The “Malaysia Solution” offers no disincentive either to people smugglers nor their customers; if an asylum seeker happens to be at least the 801st arrival, there’s an excellent chance they’ll never set foot on Malaysian soil anyway — and so the whole thing starts again (although I’d wager the ALP is betting it may be back in opposition by then, should such a scenario ever arise).
And whatever else the Labor Party says it proposes, or will concede to the Liberals, it is a stated non-negotiable that the government will not agree to anything that does not include the “Malaysia Solution” at its core.
In light of all of this, it’s no wonder at all that Abbott and the Liberals refuse to negotiate with the government; indeed, they should be commended for that exact refusal. As Abbott said on Fairfax radio this morning, there is no point in negotiating just for the sake of negotiating.
But the comments by Dreyfus, implying that Abbott sought to gain politically from drownings at sea, are so insidious as to barely warrant comment.

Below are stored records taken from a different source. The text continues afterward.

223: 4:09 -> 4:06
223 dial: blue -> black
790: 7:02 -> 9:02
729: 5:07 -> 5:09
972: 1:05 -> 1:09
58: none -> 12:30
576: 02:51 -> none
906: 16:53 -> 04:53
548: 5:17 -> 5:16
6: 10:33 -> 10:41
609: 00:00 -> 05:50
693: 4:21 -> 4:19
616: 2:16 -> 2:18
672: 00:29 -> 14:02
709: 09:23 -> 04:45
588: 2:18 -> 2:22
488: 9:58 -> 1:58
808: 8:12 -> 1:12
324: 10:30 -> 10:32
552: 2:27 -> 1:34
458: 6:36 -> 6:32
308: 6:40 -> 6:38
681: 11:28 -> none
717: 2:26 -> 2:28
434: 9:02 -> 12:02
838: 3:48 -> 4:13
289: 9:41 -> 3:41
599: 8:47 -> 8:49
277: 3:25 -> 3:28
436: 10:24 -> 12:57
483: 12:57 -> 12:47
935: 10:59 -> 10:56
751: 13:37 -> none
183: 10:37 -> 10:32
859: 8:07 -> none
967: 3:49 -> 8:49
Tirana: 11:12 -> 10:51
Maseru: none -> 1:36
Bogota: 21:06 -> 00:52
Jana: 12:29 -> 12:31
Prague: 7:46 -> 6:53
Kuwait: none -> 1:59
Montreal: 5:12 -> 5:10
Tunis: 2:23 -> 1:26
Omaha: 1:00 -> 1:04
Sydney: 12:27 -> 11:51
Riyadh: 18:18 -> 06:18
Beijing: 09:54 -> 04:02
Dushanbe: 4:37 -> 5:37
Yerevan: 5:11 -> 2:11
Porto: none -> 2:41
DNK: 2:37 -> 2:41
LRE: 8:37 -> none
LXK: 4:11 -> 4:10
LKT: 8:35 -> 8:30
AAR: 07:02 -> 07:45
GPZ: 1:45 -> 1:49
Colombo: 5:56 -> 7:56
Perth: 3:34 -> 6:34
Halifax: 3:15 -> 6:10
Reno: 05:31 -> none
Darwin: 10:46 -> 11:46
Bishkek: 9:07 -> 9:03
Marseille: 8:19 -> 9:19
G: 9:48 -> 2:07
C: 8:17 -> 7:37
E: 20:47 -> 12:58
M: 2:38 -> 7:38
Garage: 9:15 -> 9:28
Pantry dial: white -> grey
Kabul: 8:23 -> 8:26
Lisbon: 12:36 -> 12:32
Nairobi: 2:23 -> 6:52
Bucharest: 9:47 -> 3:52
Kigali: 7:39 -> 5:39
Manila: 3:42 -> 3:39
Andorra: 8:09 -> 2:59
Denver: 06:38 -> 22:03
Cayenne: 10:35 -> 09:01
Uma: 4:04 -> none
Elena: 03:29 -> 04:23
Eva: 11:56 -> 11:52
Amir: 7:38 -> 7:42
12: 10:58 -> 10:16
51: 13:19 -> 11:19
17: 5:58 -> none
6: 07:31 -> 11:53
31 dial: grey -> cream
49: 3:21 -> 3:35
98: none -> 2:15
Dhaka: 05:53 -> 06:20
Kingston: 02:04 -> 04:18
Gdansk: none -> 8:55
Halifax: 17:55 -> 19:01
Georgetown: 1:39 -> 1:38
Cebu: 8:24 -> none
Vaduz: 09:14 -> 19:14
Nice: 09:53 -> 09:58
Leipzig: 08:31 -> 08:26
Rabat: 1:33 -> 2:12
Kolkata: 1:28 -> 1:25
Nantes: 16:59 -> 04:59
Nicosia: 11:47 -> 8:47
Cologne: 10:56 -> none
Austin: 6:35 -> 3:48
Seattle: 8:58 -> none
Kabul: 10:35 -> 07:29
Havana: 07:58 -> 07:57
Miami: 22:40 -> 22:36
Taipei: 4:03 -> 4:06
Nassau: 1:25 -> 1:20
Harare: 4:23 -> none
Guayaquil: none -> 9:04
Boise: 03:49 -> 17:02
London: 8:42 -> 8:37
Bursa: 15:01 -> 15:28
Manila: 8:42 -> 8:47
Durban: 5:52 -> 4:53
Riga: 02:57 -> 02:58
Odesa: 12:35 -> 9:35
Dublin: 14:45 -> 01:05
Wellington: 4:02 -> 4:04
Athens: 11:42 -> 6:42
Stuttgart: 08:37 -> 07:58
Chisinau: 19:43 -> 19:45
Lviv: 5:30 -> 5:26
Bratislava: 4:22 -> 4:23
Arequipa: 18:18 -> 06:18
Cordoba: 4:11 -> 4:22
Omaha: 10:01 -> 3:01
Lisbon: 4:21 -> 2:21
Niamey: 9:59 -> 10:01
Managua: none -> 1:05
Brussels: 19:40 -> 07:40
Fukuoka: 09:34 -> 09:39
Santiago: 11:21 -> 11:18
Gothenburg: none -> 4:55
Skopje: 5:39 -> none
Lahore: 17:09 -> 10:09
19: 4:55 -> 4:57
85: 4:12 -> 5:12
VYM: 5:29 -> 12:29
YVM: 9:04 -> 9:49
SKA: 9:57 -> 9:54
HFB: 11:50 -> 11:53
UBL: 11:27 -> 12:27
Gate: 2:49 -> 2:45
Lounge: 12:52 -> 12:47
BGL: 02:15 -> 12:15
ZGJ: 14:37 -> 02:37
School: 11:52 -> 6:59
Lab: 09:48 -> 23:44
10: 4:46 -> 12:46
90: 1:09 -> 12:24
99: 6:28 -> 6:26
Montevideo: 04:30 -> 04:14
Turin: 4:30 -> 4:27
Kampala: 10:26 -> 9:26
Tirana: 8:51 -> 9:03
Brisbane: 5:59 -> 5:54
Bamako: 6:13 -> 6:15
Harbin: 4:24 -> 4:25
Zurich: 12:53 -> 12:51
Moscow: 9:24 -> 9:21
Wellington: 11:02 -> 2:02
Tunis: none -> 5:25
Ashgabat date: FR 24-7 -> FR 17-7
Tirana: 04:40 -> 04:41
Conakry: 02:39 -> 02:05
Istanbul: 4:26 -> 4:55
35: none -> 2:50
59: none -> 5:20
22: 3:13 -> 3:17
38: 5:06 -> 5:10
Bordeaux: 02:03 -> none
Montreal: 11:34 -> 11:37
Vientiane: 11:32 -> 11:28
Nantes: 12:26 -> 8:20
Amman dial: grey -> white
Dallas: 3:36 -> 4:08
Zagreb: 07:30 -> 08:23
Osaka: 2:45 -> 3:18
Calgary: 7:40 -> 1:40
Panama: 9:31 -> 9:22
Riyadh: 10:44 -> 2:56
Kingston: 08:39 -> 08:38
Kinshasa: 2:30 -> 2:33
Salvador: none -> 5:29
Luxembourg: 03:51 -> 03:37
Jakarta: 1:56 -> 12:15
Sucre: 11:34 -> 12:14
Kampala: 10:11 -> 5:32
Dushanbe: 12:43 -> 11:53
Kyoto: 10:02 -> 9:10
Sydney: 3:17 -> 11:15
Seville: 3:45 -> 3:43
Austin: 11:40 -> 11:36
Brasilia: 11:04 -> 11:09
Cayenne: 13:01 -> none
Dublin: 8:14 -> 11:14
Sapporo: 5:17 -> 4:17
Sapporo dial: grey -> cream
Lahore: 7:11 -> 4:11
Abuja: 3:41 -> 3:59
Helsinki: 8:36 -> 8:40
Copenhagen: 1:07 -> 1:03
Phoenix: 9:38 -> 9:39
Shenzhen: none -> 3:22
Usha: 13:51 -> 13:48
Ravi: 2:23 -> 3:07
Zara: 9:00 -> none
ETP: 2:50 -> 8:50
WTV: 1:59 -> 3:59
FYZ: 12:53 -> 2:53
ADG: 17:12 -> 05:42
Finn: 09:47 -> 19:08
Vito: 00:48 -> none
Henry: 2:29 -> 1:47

Yet I do so on account of the fact that Dreyfus has betrayed the true spirit of Labor’s approach to this issue: carry on like a petulant child, and then — when things don’t go to plan — get really, really nasty.
On one level, though, Dreyfus is right: these matters directly concern and affect people’s lives in an actual sense; not to resolve these issues is to virtually guarantee more asylum seekers will die en route to Australia.
Which is why the Liberal Party position is the principled stand, and the Labor position flawed on just about every level imaginable.
Despite my political differences with them — and those differences, obviously, are considerable — I refuse to believe that the vast majority of Labor’s federal MPs are anything other than decent well-meaning people, even if they are wrong.
Even if a small few show themselves up from time to time to be Neanderthals and grubs, as Dreyfus did this morning.
And I would point again to the Greens, Labor’s supposed coalition partners, and simply ask why the government can’t deal with them? Why does it have to be the Liberals who must capitulate to the ALP and its useless policy, when they have their very own coalition partner at hand?
The answer lies in the fact that really, at the end of the day, the agenda of the parties of the Left is as much about denial of the Howard government and its legacy as it is about anything rational, practicably useful, or remotely constructive.
And as much as Gillard likes to rattle and drone on about “getting something done” (there’s another of those descendant slogans of “moving forward” again), if she simply got on and did something — with the support of her party’s ally, the Greens — there wouldn’t even be a continuing debate.
But there would certainly be a policy failure, and one that couldn’t be wiped on the Liberal Party as collateral, and it is this which motivates the political conduct of the Labor Party on this issue as it seeks to avoid yet another strike against its record in government.
And so, on the one hand, we have a policy that worked effectively as intended for seven years until it was abolished; the reinstatement of the Pacific Solution carries a guarantee of Coalition support in Parliament to bring this issue to conclusion.
That policy is opposed by Labor and the Greens for no better reason than the fact John Howard presided over it.
On the other hand, we have this half-baked, unworkable, impractical and downright naive “Malaysia Solution” which will do nothing in the longer run to resolve the boat/asylum seeker issue.
And now — courtesy of Dreyfus — the Coalition may be even less inclined to bail Labor out than ever; for it is one thing to retrospectively vilify a Liberal ex-Prime Minister simply for winning four elections, but it’s another matter altogether to effectively accuse the presumptive Liberal Prime Minister-in-waiting of welcoming the deaths of asylum seekers in the name of political profit.
It’s pretty sordid stuff. Not edifying. Not stylish at all.
Suddenly — as it has on account of so many other issues the Gillard government has mishandled — Labor’s job to fix this mess got that much tougher today.